-- Data to examine --
········

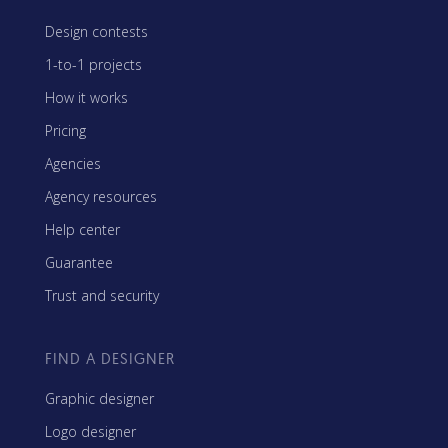
Design contests
1-to-1 projects
How it works
Pricing
Agencies
Agency resources
Help center
Guarantee
Trust and security
FIND A DESIGNER
Graphic designer
Logo designer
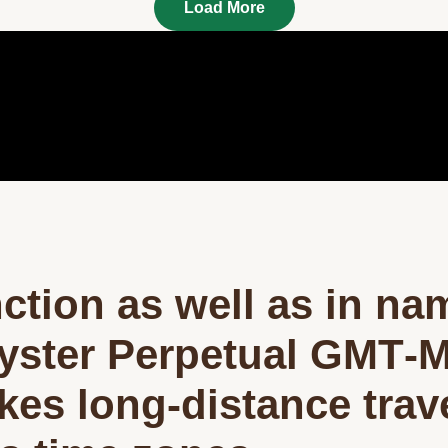
Load More
nction as well as in na
yster Perpetual GMT‑M
okes long-distance trav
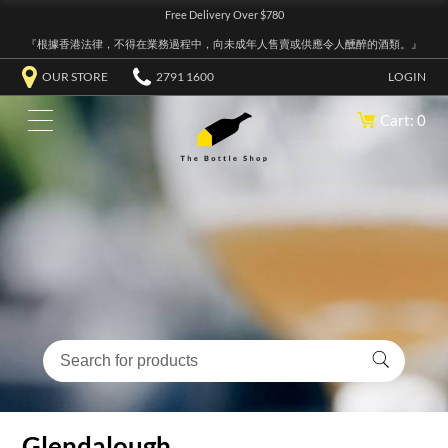
Free Delivery Over $780
『根據香港法律，不得在業務過程中，向未成年人售賣或供應令人醺醉的酒類。』
OUR STORE
2791 1600
LOGIN
Cart: 0
Glendalough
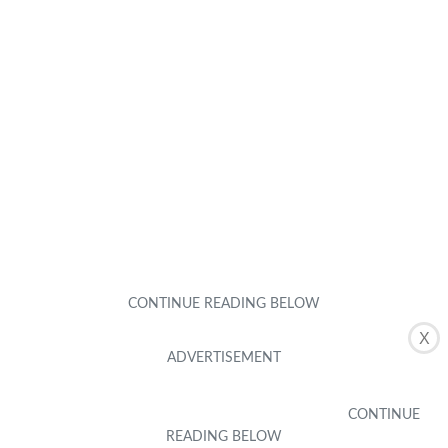
X
Featured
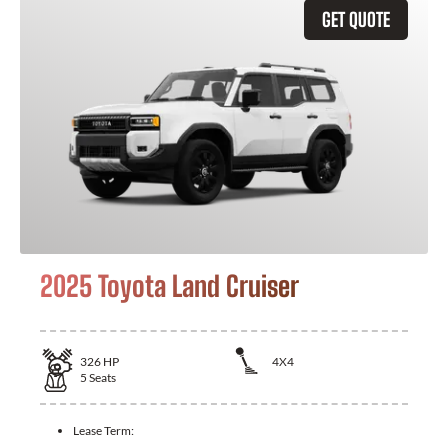
GET QUOTE
2025 Toyota Land Cruiser
326
HP
4X4
5
Seats
Lease Term:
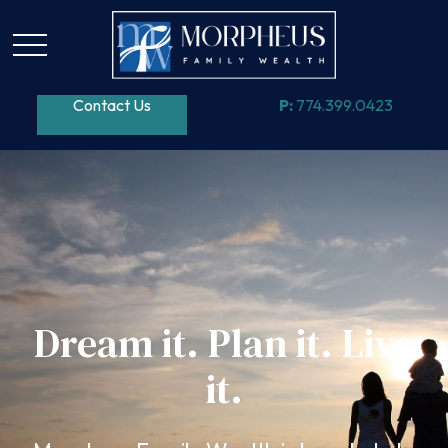
Contact Us
P:
774.399.0423
Dream it. Plan it. Live
it.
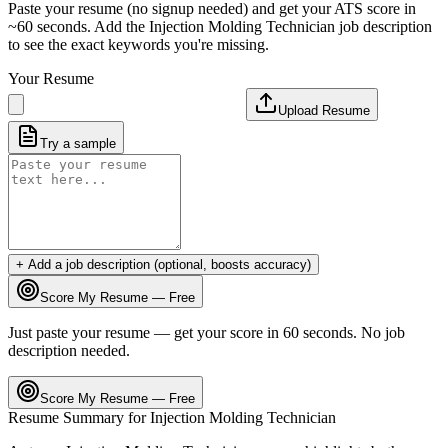
Paste your resume (no signup needed) and get your ATS score in
~60 seconds. Add the
Injection Molding Technician
job description
to see the exact keywords you're missing.
Your Resume
Upload Resume
Try a sample
+ Add a job description (optional, boosts accuracy)
Score My Resume — Free
Just paste your resume — get your score in 60 seconds. No job
description needed.
Score My Resume — Free
Resume Summary for
Injection Molding Technician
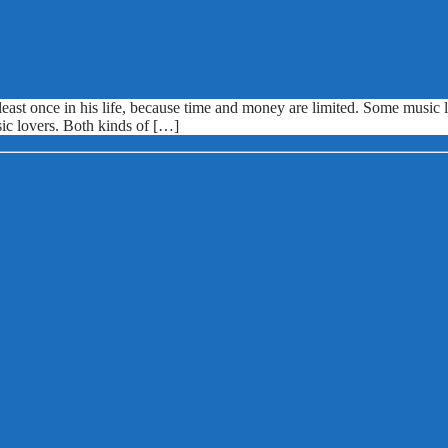
ast once in his life, because time and money are limited. Some music lo
sic lovers. Both kinds of […]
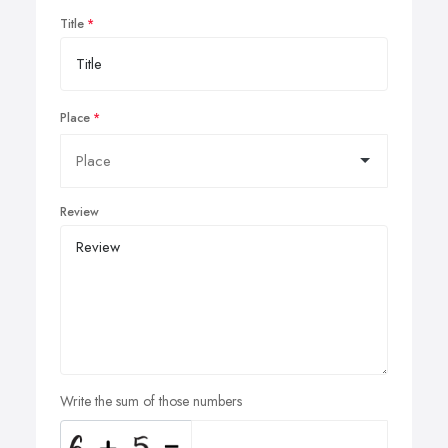
Title
Place
Review
Write the sum of those numbers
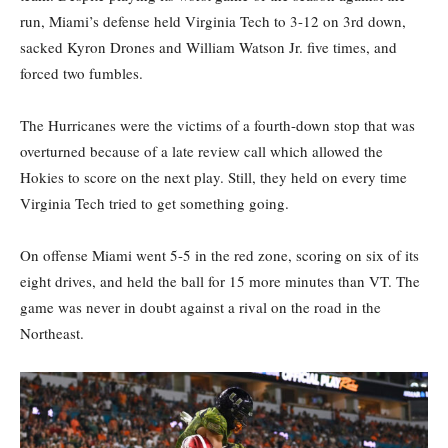
run, Miami’s defense held Virginia Tech to 3-12 on 3rd down,
sacked Kyron Drones and William Watson Jr. five times, and
forced two fumbles.
The Hurricanes were the victims of a fourth-down stop that was
overturned because of a late review call which allowed the
Hokies to score on the next play. Still, they held on every time
Virginia Tech tried to get something going.
On offense Miami went 5-5 in the red zone, scoring on six of its
eight drives, and held the ball for 15 more minutes than VT. The
game was never in doubt against a rival on the road in the
Northeast.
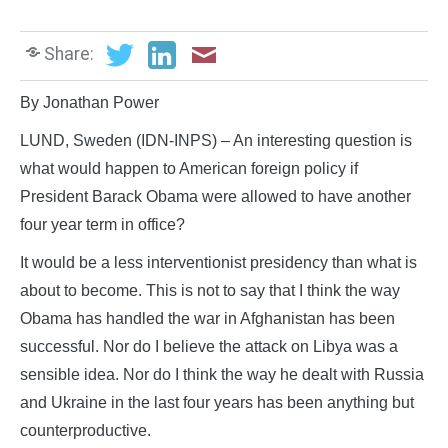
Share:
By Jonathan Power
LUND, Sweden (IDN-INPS) – An interesting question is
what would happen to American foreign policy if
President Barack Obama were allowed to have another
four year term in office?
It would be a less interventionist presidency than what is
about to become. This is not to say that I think the way
Obama has handled the war in Afghanistan has been
successful. Nor do I believe the attack on Libya was a
sensible idea. Nor do I think the way he dealt with Russia
and Ukraine in the last four years has been anything but
counterproductive.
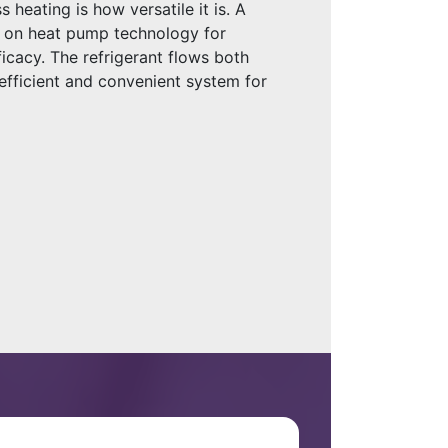
s heating is how versatile it is. A
es on heat pump technology for
icacy. The refrigerant flows both
efficient and convenient system for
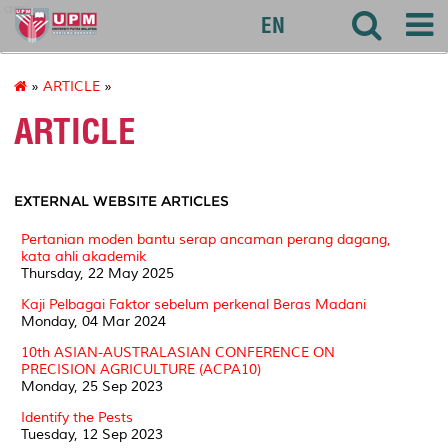
agri
EN
»
ARTICLE
»
ARTICLE
EXTERNAL WEBSITE ARTICLES
Pertanian moden bantu serap ancaman perang dagang,
kata ahli akademik
Thursday, 22 May 2025
Kaji Pelbagai Faktor sebelum perkenal Beras Madani
Monday, 04 Mar 2024
10th ASIAN-AUSTRALASIAN CONFERENCE ON
PRECISION AGRICULTURE (ACPA10)
Monday, 25 Sep 2023
Identify the Pests
Tuesday, 12 Sep 2023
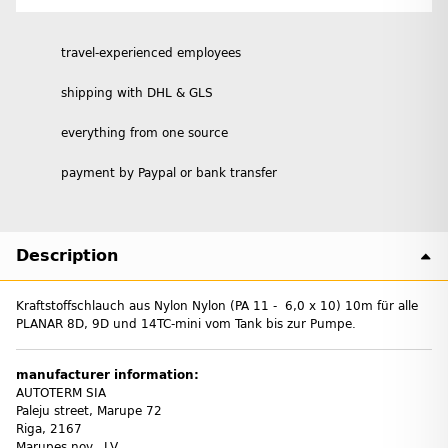
travel-experienced employees
shipping with DHL & GLS
everything from one source
payment by Paypal or bank transfer
Description
Kraftstoffschlauch aus Nylon Nylon (PA 11 - 6,0 x 10) 10m für alle
PLANAR 8D, 9D und 14TC-mini vom Tank bis zur Pumpe.
manufacturer information:
AUTOTERM SIA
Paleju street, Marupe 72
Riga, 2167
Marupes nov., LV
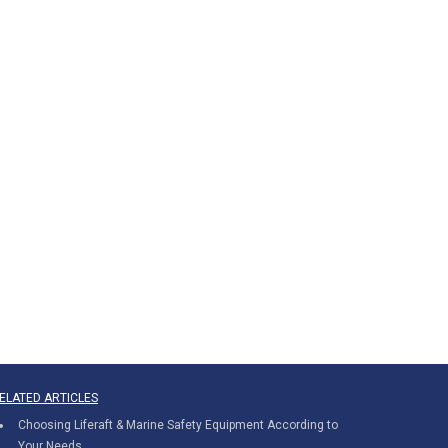
ELATED ARTICLES
Choosing Liferaft & Marine Safety Equipment According to
Your Needs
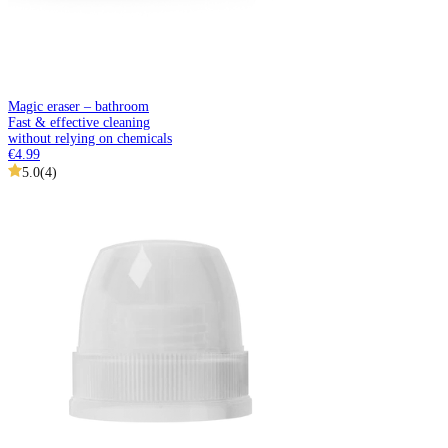
Magic eraser – bathroom
Fast & effective cleaning
without relying on chemicals
€4.99
5.0
(
4
)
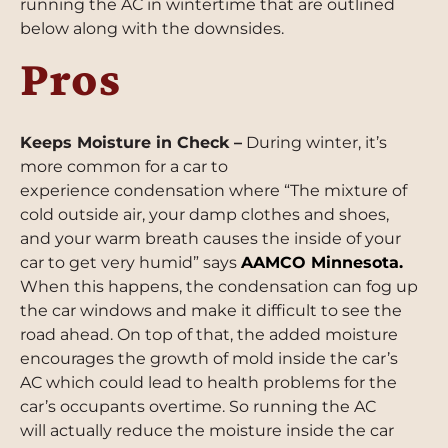
running the AC in wintertime that are outlined
below along with the downsides.
Pros
Keeps Moisture in Check –
During winter, it’s
more common for a car to
experience condensation where “The mixture of
cold outside air, your damp clothes and shoes,
and your warm breath causes the inside of your
car to get very humid” says
AAMCO Minnesota
.
When this happens, the condensation can fog up
the car windows and make it difficult to see the
road ahead. On top of that, the added moisture
encourages the growth of mold inside the car’s
AC which could lead to health problems for the
car’s occupants overtime. So running the AC
will actually reduce the moisture inside the car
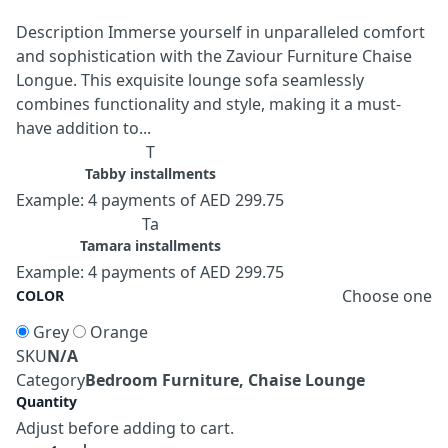
Description Immerse yourself in unparalleled comfort
and sophistication with the Zaviour Furniture Chaise
Longue. This exquisite lounge sofa seamlessly
combines functionality and style, making it a must-
have addition to...
T
Tabby installments
Example: 4 payments of AED 299.75
Ta
Tamara installments
Example: 4 payments of AED 299.75
Choose one
COLOR
Grey
Orange
SKU
N/A
Category
Bedroom Furniture, Chaise Lounge
Quantity
Adjust before adding to cart.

········

Only a number is wanted. How many lines of the entries above carry "installments"?

-- Task response --
2